My logos had done the impossible.
There’s still a long way to go before the stone is completely rolled away. I swear like a sailor. I argue with my feelings. I’m not as quick with kindness for myself or others. Menopausal weight gain feels like punishment and less like feminine rhythm. I dread birthdays because, “old,” rather than “wise.” I occasionally fall into viewing events as happening to me instead of for me.
After all, I’m just a lowercase logos. Some things require an assist from the Uppercase Version.

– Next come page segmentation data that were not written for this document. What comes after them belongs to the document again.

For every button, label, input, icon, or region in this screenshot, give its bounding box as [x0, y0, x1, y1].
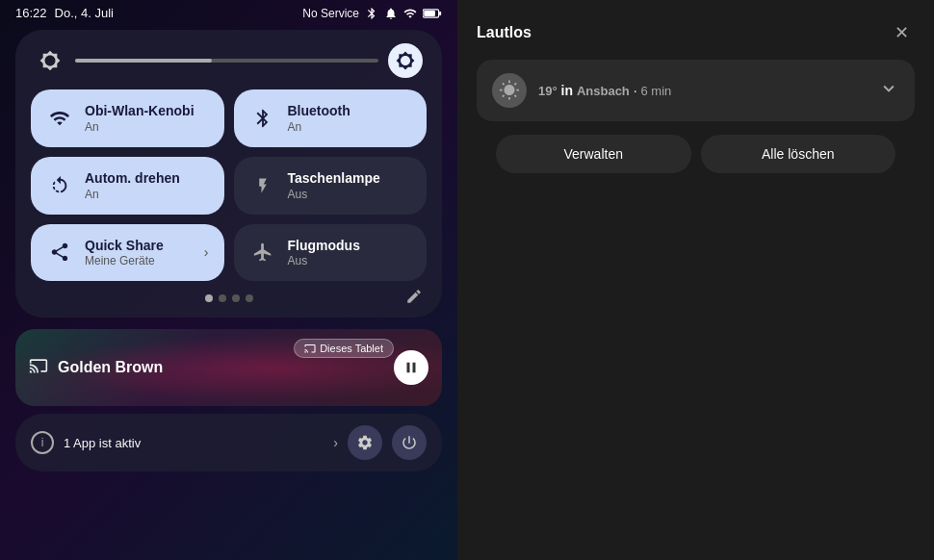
- tile-wifi[interactable]: Obi-Wlan-Kenobi An: [31, 89, 224, 147]
- weather-notification-card[interactable]: 19° in Ansbach · 6 min: [477, 60, 915, 121]
- svg-rect-1: [424, 11, 435, 16]
- tile-airplane-text: Flugmodus Aus: [288, 238, 360, 268]
- quick-settings-panel: 16:22 Do., 4. Juli No Service: [0, 0, 457, 560]
- edit-tiles-button[interactable]: [405, 288, 423, 309]
- notifications-panel: Lautlos ✕ 19° in Ansbach · 6 min Verwalt: [457, 0, 934, 560]
- brightness-slider[interactable]: [75, 59, 378, 63]
- media-device-badge: Dieses Tablet: [294, 339, 394, 358]
- tile-flashlight[interactable]: Taschenlampe Aus: [234, 157, 428, 215]
- clear-all-button[interactable]: Alle löschen: [701, 135, 896, 173]
- tile-flashlight-text: Taschenlampe Aus: [288, 170, 380, 201]
- media-info: Golden Brown: [58, 359, 394, 376]
- time-display: 16:22: [15, 6, 47, 20]
- flashlight-tile-icon: [249, 172, 276, 199]
- tile-quickshare-subtitle: Meine Geräte: [85, 254, 164, 267]
- weather-notification-text: 19° in Ansbach · 6 min: [538, 83, 867, 98]
- pause-button[interactable]: [394, 350, 428, 385]
- active-apps-arrow[interactable]: ›: [333, 435, 338, 450]
- settings-button[interactable]: [348, 425, 382, 460]
- weather-city: Ansbach: [577, 84, 630, 98]
- tile-quickshare[interactable]: Quick Share Meine Geräte ›: [31, 224, 224, 282]
- media-player-card[interactable]: Golden Brown Dieses Tablet: [15, 329, 442, 406]
- media-title: Golden Brown: [58, 359, 394, 376]
- tile-wifi-title: Obi-Wlan-Kenobi: [85, 103, 195, 119]
- status-bar: 16:22 Do., 4. Juli No Service: [0, 0, 457, 26]
- bluetooth-status-icon: [365, 7, 378, 20]
- brightness-fill: [75, 59, 212, 63]
- battery-status-icon: [423, 8, 442, 19]
- power-button[interactable]: [392, 425, 427, 460]
- tile-bluetooth-title: Bluetooth: [288, 103, 350, 119]
- tile-rotate-text: Autom. drehen An: [85, 170, 180, 201]
- network-status: No Service: [302, 7, 359, 20]
- info-icon: i: [31, 431, 54, 454]
- wifi-status-icon: [403, 7, 417, 20]
- tile-quickshare-arrow: ›: [204, 244, 209, 260]
- tiles-grid: Obi-Wlan-Kenobi An Bluetooth An: [31, 89, 427, 281]
- notification-panel-title: Lautlos: [477, 24, 532, 41]
- notification-action-buttons: Verwalten Alle löschen: [477, 135, 915, 173]
- media-device-label: Dieses Tablet: [320, 343, 383, 354]
- dot-3: [232, 294, 240, 302]
- status-right: No Service: [302, 7, 442, 20]
- tile-airplane-title: Flugmodus: [288, 238, 360, 254]
- active-apps-bar: i 1 App ist aktiv ›: [15, 414, 442, 471]
- wifi-tile-icon: [46, 105, 73, 132]
- date-display: Do., 4. Juli: [55, 6, 114, 20]
- expand-notification-button[interactable]: [878, 78, 899, 104]
- quick-settings-container: Obi-Wlan-Kenobi An Bluetooth An: [15, 30, 442, 318]
- weather-icon: [492, 73, 527, 108]
- weather-temp: 19°: [538, 84, 558, 98]
- media-controls: [394, 350, 428, 385]
- status-left: 16:22 Do., 4. Juli: [15, 6, 114, 20]
- tile-airplane[interactable]: Flugmodus Aus: [234, 224, 428, 282]
- dot-4: [246, 294, 253, 302]
- quickshare-tile-icon: [46, 239, 73, 266]
- active-apps-text: 1 App ist aktiv: [64, 436, 324, 450]
- tile-rotate-subtitle: An: [85, 188, 180, 201]
- tile-airplane-subtitle: Aus: [288, 254, 360, 267]
- media-content: Golden Brown Dieses Tablet: [15, 329, 442, 406]
- tile-bluetooth[interactable]: Bluetooth An: [234, 89, 428, 147]
- notification-header: Lautlos ✕: [477, 19, 915, 46]
- svg-rect-2: [439, 11, 441, 14]
- notification-container: Lautlos ✕ 19° in Ansbach · 6 min Verwalt: [457, 0, 934, 173]
- rotate-tile-icon: [46, 172, 73, 199]
- cast-icon: [29, 356, 48, 379]
- tile-wifi-subtitle: An: [85, 120, 195, 134]
- brightness-row: [31, 43, 427, 78]
- bottom-action-icons: [348, 425, 427, 460]
- tile-rotate-title: Autom. drehen: [85, 170, 180, 187]
- brightness-low-icon: [35, 45, 65, 76]
- brightness-high-icon[interactable]: [388, 43, 423, 78]
- airplane-tile-icon: [249, 239, 276, 266]
- tile-flashlight-subtitle: Aus: [288, 188, 380, 201]
- dot-2: [219, 294, 226, 302]
- tile-flashlight-title: Taschenlampe: [288, 170, 380, 187]
- pagination-row: [31, 294, 427, 302]
- pagination-dots: [205, 294, 253, 302]
- manage-button[interactable]: Verwalten: [496, 135, 691, 173]
- tile-bluetooth-subtitle: An: [288, 120, 350, 134]
- dot-1: [205, 294, 213, 302]
- tile-bluetooth-text: Bluetooth An: [288, 103, 350, 134]
- tile-quickshare-text: Quick Share Meine Geräte: [85, 238, 164, 268]
- close-notifications-button[interactable]: ✕: [888, 19, 915, 46]
- weather-time-ago: 6 min: [640, 84, 671, 98]
- bell-status-icon: [384, 7, 398, 20]
- bluetooth-tile-icon: [249, 105, 276, 132]
- tile-quickshare-title: Quick Share: [85, 238, 164, 254]
- tile-wifi-text: Obi-Wlan-Kenobi An: [85, 103, 195, 134]
- tile-rotate[interactable]: Autom. drehen An: [31, 157, 224, 215]
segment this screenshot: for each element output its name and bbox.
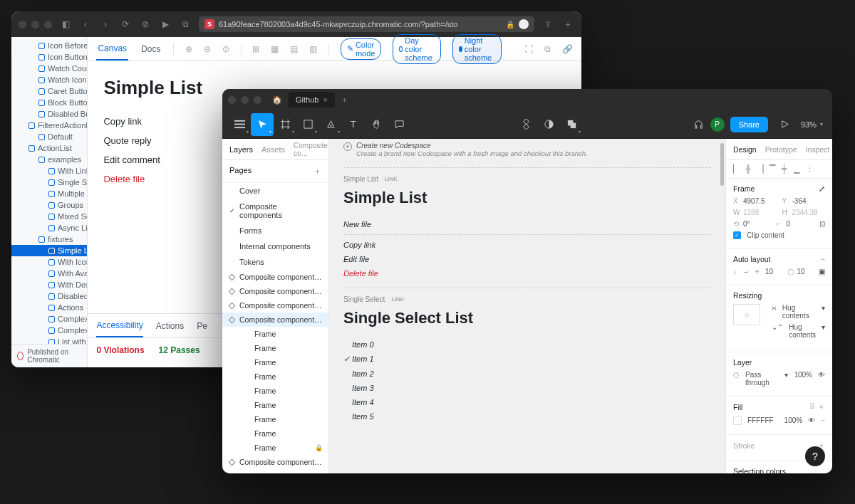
layer-item[interactable]: Composite components/ActionM… <box>222 455 328 469</box>
share-button[interactable]: Share <box>730 117 768 132</box>
sidebar-item[interactable]: ActionList <box>11 142 87 154</box>
comment-tool-icon[interactable] <box>388 113 410 136</box>
close-icon[interactable]: × <box>323 95 327 104</box>
forward-icon[interactable]: › <box>99 19 112 29</box>
outline-icon[interactable]: ▤ <box>290 44 298 54</box>
layers-tab[interactable]: Layers <box>229 145 253 154</box>
zoom-in-icon[interactable]: ⊕ <box>185 44 192 54</box>
new-tab-icon[interactable]: ＋ <box>561 19 574 31</box>
pen-tool-icon[interactable]: ▾ <box>319 113 342 136</box>
actions-tab[interactable]: Actions <box>156 314 184 337</box>
text-tool-icon[interactable]: T <box>342 113 365 136</box>
page-item[interactable]: Internal components <box>222 238 328 254</box>
zoom-reset-icon[interactable]: ⊙ <box>222 44 229 54</box>
present-icon[interactable] <box>774 113 797 136</box>
open-icon[interactable]: ⧉ <box>544 44 551 54</box>
a11y-tab[interactable]: Accessibility <box>96 314 142 337</box>
menu-icon[interactable]: ▾ <box>228 113 251 136</box>
page-item[interactable]: Forms <box>222 223 328 238</box>
back-icon[interactable]: ‹ <box>79 19 92 29</box>
move-tool-icon[interactable]: ▾ <box>251 113 274 136</box>
new-tab-icon[interactable]: ＋ <box>341 95 348 105</box>
sidebar-item[interactable]: Disabled Button <box>11 108 87 120</box>
tabs-icon[interactable]: ⧉ <box>179 19 192 29</box>
fill-swatch[interactable] <box>733 416 742 425</box>
sidebar-item[interactable]: fixtures <box>11 233 87 245</box>
frame-tool-icon[interactable]: ▾ <box>274 113 296 136</box>
layer-item[interactable]: Frame <box>222 398 328 412</box>
list-item[interactable]: Item 0 <box>343 337 711 352</box>
sidebar-item[interactable]: FilteredActionList <box>11 120 87 131</box>
resize-diagram[interactable]: ◇ <box>733 304 760 325</box>
zoom-level[interactable]: 93% <box>801 120 817 129</box>
page-dropdown[interactable]: Composite co… <box>294 142 328 157</box>
sidebar-item[interactable]: Disabled Items <box>11 290 87 302</box>
night-scheme-button[interactable]: Night color scheme <box>452 34 502 64</box>
vresize-value[interactable]: Hug contents <box>789 323 816 339</box>
pages-header[interactable]: Pages＋ <box>222 160 328 183</box>
design-tab[interactable]: Design <box>733 145 757 154</box>
list-item[interactable]: Item 5 <box>343 409 711 424</box>
sidebar-item[interactable]: Mixed Selection <box>11 211 87 222</box>
radius-value[interactable]: 0 <box>787 220 791 228</box>
w-value[interactable]: 1288 <box>743 209 759 216</box>
blend-mode[interactable]: Pass through <box>745 371 779 387</box>
layer-item[interactable]: Composite components/AvatarSt… <box>222 298 328 313</box>
viewport-icon[interactable]: ▥ <box>309 44 317 54</box>
component-icon[interactable] <box>514 113 537 136</box>
layer-item[interactable]: Frame <box>222 412 328 426</box>
hresize-value[interactable]: Hug contents <box>782 304 816 320</box>
stop-icon[interactable]: ⊘ <box>139 19 152 29</box>
traffic-lights[interactable] <box>228 96 261 104</box>
sidebar-item[interactable]: Icon Button <box>11 51 87 63</box>
x-value[interactable]: 4907.5 <box>743 197 765 205</box>
passes-count[interactable]: 12 Passes <box>159 345 200 355</box>
align-controls[interactable]: ▏╫▕ ▔╪▁ ⋮ <box>726 160 832 179</box>
prototype-tab[interactable]: Prototype <box>765 145 797 154</box>
docs-tab[interactable]: Docs <box>140 37 162 61</box>
layer-item[interactable]: Frame <box>222 384 328 398</box>
day-scheme-button[interactable]: Day color scheme <box>393 34 441 64</box>
list-item[interactable]: Item 3 <box>343 381 711 395</box>
zoom-chevron-icon[interactable]: ▾ <box>817 113 826 136</box>
layer-item[interactable]: Frame🔒 <box>222 441 328 455</box>
sidebar-item[interactable]: Single Selection <box>11 177 87 188</box>
sidebar-item[interactable]: Actions <box>11 302 87 313</box>
color-mode-button[interactable]: ✎ Color mode <box>341 38 382 60</box>
sidebar-item[interactable]: Watch Icon Button <box>11 74 87 85</box>
layer-item[interactable]: Frame <box>222 341 328 355</box>
sidebar-item[interactable]: Icon Before Button <box>11 40 87 51</box>
independent-corners-icon[interactable]: ⊡ <box>819 220 825 228</box>
layer-item[interactable]: Frame <box>222 355 328 369</box>
shape-tool-icon[interactable]: ▾ <box>296 113 319 136</box>
list-item[interactable]: Edit file <box>343 252 711 266</box>
fullscreen-icon[interactable]: ⛶ <box>524 44 533 54</box>
padding-value[interactable]: 10 <box>797 268 805 275</box>
page-item[interactable]: ✓Composite components <box>222 199 328 223</box>
layer-item[interactable]: Composite components/ActionM… <box>222 313 328 327</box>
sidebar-item[interactable]: With Links <box>11 165 87 177</box>
boolean-icon[interactable]: ▾ <box>560 113 583 136</box>
sidebar-icon[interactable]: ◧ <box>59 19 72 29</box>
add-fill-icon[interactable]: ＋ <box>817 402 825 411</box>
y-value[interactable]: -364 <box>792 197 807 205</box>
layer-item[interactable]: Composite components/Dropdow… <box>222 284 328 298</box>
hand-tool-icon[interactable] <box>365 113 388 136</box>
sidebar-item[interactable]: Complex List — Inset Variant <box>11 313 87 325</box>
h-value[interactable]: 2344.38 <box>792 209 818 216</box>
layer-item[interactable]: Frame <box>222 369 328 384</box>
remove-fill-icon[interactable]: − <box>821 416 825 425</box>
layer-opacity[interactable]: 100% <box>794 371 812 387</box>
visibility-icon[interactable]: 👁 <box>818 371 825 387</box>
clip-checkbox[interactable]: ✓ <box>733 231 741 239</box>
home-icon[interactable]: 🏠 <box>269 95 286 105</box>
chromatic-footer[interactable]: Published on Chromatic <box>11 344 87 367</box>
assets-tab[interactable]: Assets <box>261 145 285 154</box>
sidebar-item[interactable]: Block Button <box>11 97 87 108</box>
fill-hex[interactable]: FFFFFF <box>747 416 774 425</box>
layer-item[interactable]: Composite components/SelectPa… <box>222 270 328 284</box>
direction-right-icon[interactable]: → <box>742 268 750 275</box>
sidebar-item[interactable]: Multiple Selection <box>11 188 87 199</box>
play-icon[interactable]: ▶ <box>159 19 172 29</box>
fill-opacity[interactable]: 100% <box>784 416 803 425</box>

For my brothers who love the feminine and would like to see more of her, then be a rock. Affirm and draw out her femininity by making her feel cherished and secure. Give her time and space to nurture beauty, not worry about money, look at the sun, play with babies. Tell her she’s gorgeous (like once an hour). Look at her in wonder like you mean it. Bring her flowers at least once a week. If it won’t bankrupt you, buy her diamonds. Don’t whine about manicures, throw pillows, bird-feeders and essential oils. Remember, she spent the past few decades internalizing that beauty and mysticism and bonding with nature were frivolous at best, and dangerous at worst. Don’t pile on.
And for my sisters, if Feminine-You got stabbed in the heart and shoved in the trunk of the car of life, let this Resurrection season give you a reason to hope. She’s only mostly dead.
I bet if you turn on the Go-Gos and grab a hairbrush, you’ll see some signs of life.